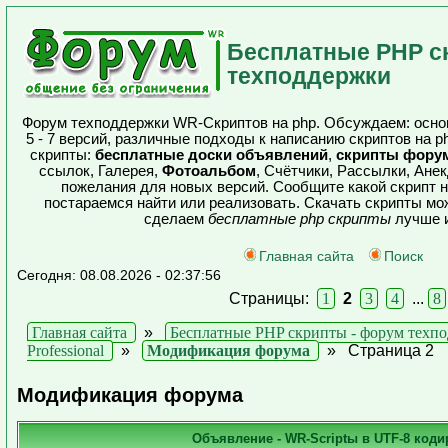
Бесплатные PHP с
техподдержки
Форум техподдержки WR-Скриптов на php. Обсуждаем: осно
5 - 7 версий, различные подходы к написанию скриптов на 
скрипты:
бесплатные доски объявлений
,
скрипты фору
ссылок, Галерея,
Фотоальбом
, Счётчики, Рассылки, Ане
пожелания для новых версий. Сообщите какой скрипт н
постараемся найти или реализовать. Скачать скрипты м
сделаем
бесплатные php скрипты
лучше и
Главная сайта
Поиск
Сегодня: 08.08.2026 - 02:37:56
Страницы:
1
2
3
4
...
8
Главная сайта
»
Бесплатные PHP скрипты - форум техп
Professional
»
Модификация форума
»
Страница 2
Модификация форума
Объявление - WR-Scriptы в UTF-8 коди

*Task instructions:* Every line above in which the word "техподдержки" occurs needs to be copied.

*Your solution:*
техподдержки
Форум техподдержки WR-Скриптов на php. Обсуждаем: осно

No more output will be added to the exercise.